*** Opening Data under study ***
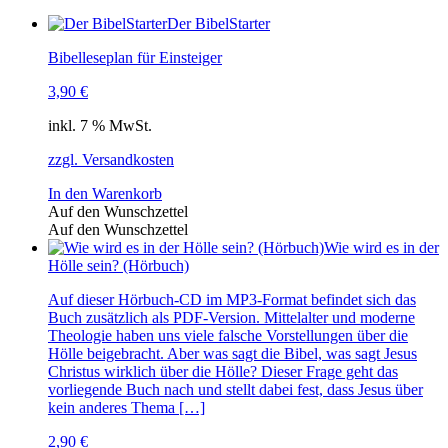
Der BibelStarter
Bibelleseplan für Einsteiger
3,90
€
inkl. 7 % MwSt.
zzgl. Versandkosten
In den Warenkorb
Auf den Wunschzettel
Auf den Wunschzettel
Wie wird es in der
Hölle sein? (Hörbuch)
Auf dieser Hörbuch-CD im MP3-Format befindet sich das
Buch zusätzlich als PDF-Version. Mittelalter und moderne
Theologie haben uns viele falsche Vorstellungen über die
Hölle beigebracht. Aber was sagt die Bibel, was sagt Jesus
Christus wirklich über die Hölle? Dieser Frage geht das
vorliegende Buch nach und stellt dabei fest, dass Jesus über
kein anderes Thema […]
2,90
€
*** Closing Data under study ***
= Task =
Sift the material for lines with the string "Jesus". Copy each one found.

= Response to the exercise =
Hölle beigebracht. Aber was sagt die Bibel, was sagt Jesus
vorliegende Buch nach und stellt dabei fest, dass Jesus über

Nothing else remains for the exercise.